Ottawa has championed the $40-billion LNG Canada project that will see the natural gas product shipped from a massive terminal near Kitimat, B.C. to Asia.

“It is a policy that is very divisive,” said Notley. “It’s the kind of policy that represents little more than a stampede of stupid. Ultimately, what you’re going to do is hurt our country and that sense of unity — those are the stakes.”

The bill in question would ban tankers capable of carrying more than 12,500 metric tons of oil from an area that stretches from the northern tip of Vancouver Island to the Alaska border.

The legislation formalizes a similar, voluntary ban that has been in place in the region for the last 20 years.

B.C. Indigenous peoples are split on the bill, with coastal First Nations more supportive than those in the interior who stand to gain economically from any sort of pipeline running through their lands.

Coastal First Nations have said a spill would threaten the viability of a diverse fishing industry that sustains well over 1,000 jobs in the area.

With Bill C-48, the Liberal government has sought to block projects like the now-defunct Northern Gateway project — Prime Minister Justin Trudeau and his cabinet killed that project on the day they first approved the expansion of the Trans Mountain pipeline. The Enbridge-backed Northern Gateway was a proposed $8 billion project meant to carry diluted bitumen produced in Alberta’s oilsands to an export terminal in Kitimat, B.C.

The federal Liberals are pushing for passage of C-48 just as Alberta is grappling with a series of problems plaguing its energy industry — a decline in investment, historically low commodity prices and constrained pipeline capacity. As Premier Notley reminded senators today, the legislation has stirred up considerable anger in the province.

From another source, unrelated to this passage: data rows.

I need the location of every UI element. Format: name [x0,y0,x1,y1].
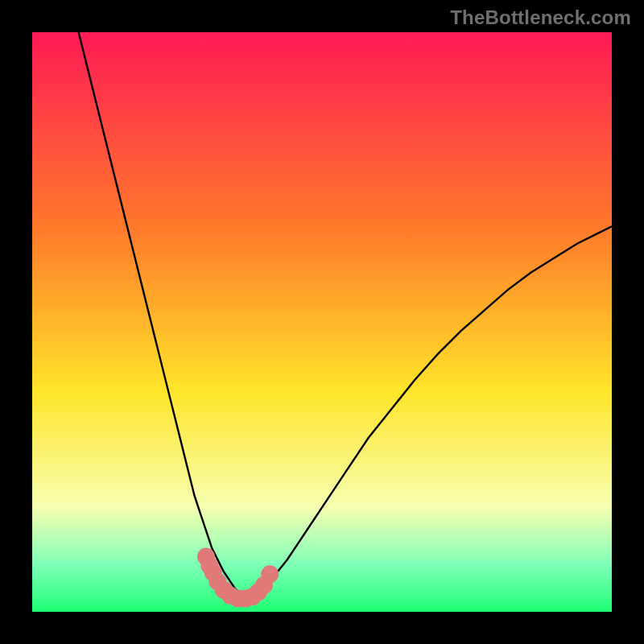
chart-canvas [32,32,612,612]
valley-marker [261,565,279,583]
chart-frame: TheBottleneck.com [0,0,644,644]
plot-area [32,32,612,612]
watermark-text: TheBottleneck.com [450,6,631,29]
gradient-background [32,32,612,612]
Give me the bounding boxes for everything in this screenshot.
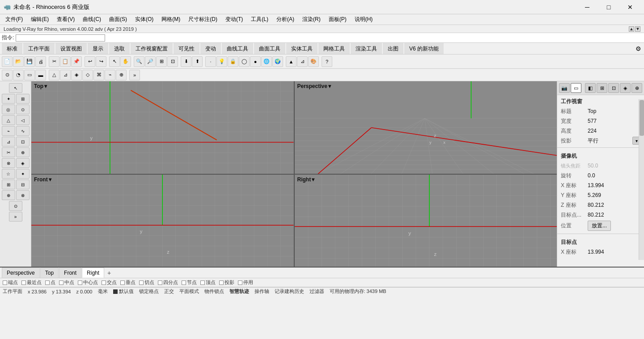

Prime Minister Justin Trudeau has defended his tanker ban in part by pointing to the unspoiled nature of B.C.’s Great Bear rainforest. (Jonathan Hayward/Canadian Press)

“I am a little worried that much of what we value as Canadians is at risk. Albertans are not actually the biggest fans of Ottawa these days. That’s the G-rated way to put it,” she said. “If you want to know why, one of the things we could do is look no further than C-48.

“Don’t block us. Back us. Toss C-48 in the garbage where it belongs.”

The Senate Conservatives have steadfastly opposed the legislation at every turn, but the Independent Senators Group (ISG), a caucus composed largely of Trudeau appointees which now constitutes a majority in the upper house, are divided.

An oil tanker anchors at the terminus to the Kinder Morgan Trans Mountain pipeline in Burnaby, B.C. (Chris Corday/CBC)

Trudeau has defended the legislation by saying that B.C.’s Great Bear rainforest is simply too pristine for a crude oil pipeline like Northern Gateway or the Indigenous-backed Eagle Spirit, a $16 billion pipeline project proposal that would carry heavy crude from Fort McMurray to the Grassy Point port near Prince Rupert, B.C.

Notley said Tuesday there is no crude tanker ban on Canada’s east coast, which has areas of its own that are pristine and known for their natural beauty. The Hibernia operation in Newfoundland and Labrador, for example, produces tens of thousands of barrels of oil each year. Tankers carrying foreign oil travel the St. Lawrence Seaway every day to deliver product to refineries in Quebec.